Transcribe the records below exactly as they appear, omitting any pictures.

*INFORMATION GIVEN:*
<<<<
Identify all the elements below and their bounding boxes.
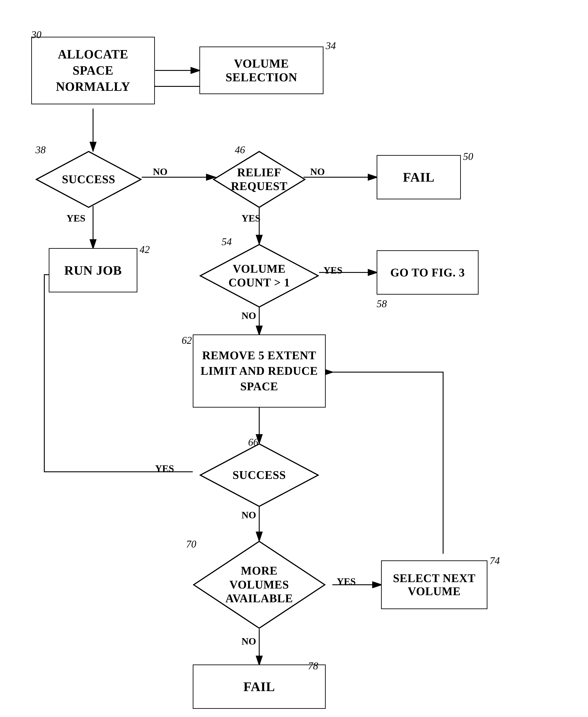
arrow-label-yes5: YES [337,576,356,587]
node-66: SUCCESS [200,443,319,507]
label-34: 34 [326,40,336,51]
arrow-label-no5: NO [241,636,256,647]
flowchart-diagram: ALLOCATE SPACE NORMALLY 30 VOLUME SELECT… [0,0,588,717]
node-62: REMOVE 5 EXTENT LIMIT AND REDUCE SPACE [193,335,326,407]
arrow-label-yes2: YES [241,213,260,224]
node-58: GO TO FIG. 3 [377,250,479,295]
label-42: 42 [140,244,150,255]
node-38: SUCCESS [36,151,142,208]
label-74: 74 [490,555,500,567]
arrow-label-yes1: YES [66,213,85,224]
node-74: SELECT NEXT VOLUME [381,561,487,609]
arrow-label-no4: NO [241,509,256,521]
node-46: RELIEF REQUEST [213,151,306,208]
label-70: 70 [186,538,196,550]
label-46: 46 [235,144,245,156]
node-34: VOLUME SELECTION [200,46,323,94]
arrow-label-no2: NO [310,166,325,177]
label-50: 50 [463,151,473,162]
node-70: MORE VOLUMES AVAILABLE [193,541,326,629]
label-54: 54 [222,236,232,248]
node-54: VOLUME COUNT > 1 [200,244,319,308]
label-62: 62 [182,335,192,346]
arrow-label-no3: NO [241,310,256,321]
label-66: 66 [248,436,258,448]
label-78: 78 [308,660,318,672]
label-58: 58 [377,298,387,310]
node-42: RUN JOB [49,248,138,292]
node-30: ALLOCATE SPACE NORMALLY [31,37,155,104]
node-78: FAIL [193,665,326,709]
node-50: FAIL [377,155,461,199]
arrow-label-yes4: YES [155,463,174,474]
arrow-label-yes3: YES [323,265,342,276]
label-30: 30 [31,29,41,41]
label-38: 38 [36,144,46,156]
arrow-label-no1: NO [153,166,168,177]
>>>>
*TASK OUTPUT:*
Identify all the elements below and their bounding boxes.
arrow-label-yes5: YES [337,576,356,587]
node-66: SUCCESS [200,443,319,507]
label-34: 34 [326,40,336,51]
arrow-label-no5: NO [241,636,256,647]
flowchart-diagram: ALLOCATE SPACE NORMALLY 30 VOLUME SELECT… [0,0,588,717]
node-62: REMOVE 5 EXTENT LIMIT AND REDUCE SPACE [193,335,326,407]
arrow-label-yes2: YES [241,213,260,224]
node-58: GO TO FIG. 3 [377,250,479,295]
label-42: 42 [140,244,150,255]
node-38: SUCCESS [36,151,142,208]
label-74: 74 [490,555,500,567]
arrow-label-yes1: YES [66,213,85,224]
node-74: SELECT NEXT VOLUME [381,561,487,609]
arrow-label-no4: NO [241,509,256,521]
node-46: RELIEF REQUEST [213,151,306,208]
label-70: 70 [186,538,196,550]
label-46: 46 [235,144,245,156]
node-34: VOLUME SELECTION [200,46,323,94]
arrow-label-no2: NO [310,166,325,177]
label-50: 50 [463,151,473,162]
node-70: MORE VOLUMES AVAILABLE [193,541,326,629]
label-54: 54 [222,236,232,248]
node-54: VOLUME COUNT > 1 [200,244,319,308]
label-62: 62 [182,335,192,346]
arrow-label-no3: NO [241,310,256,321]
label-66: 66 [248,436,258,448]
label-78: 78 [308,660,318,672]
label-58: 58 [377,298,387,310]
node-42: RUN JOB [49,248,138,292]
node-30: ALLOCATE SPACE NORMALLY [31,37,155,104]
node-78: FAIL [193,665,326,709]
node-50: FAIL [377,155,461,199]
arrow-label-yes4: YES [155,463,174,474]
arrow-label-yes3: YES [323,265,342,276]
label-30: 30 [31,29,41,41]
label-38: 38 [36,144,46,156]
arrow-label-no1: NO [153,166,168,177]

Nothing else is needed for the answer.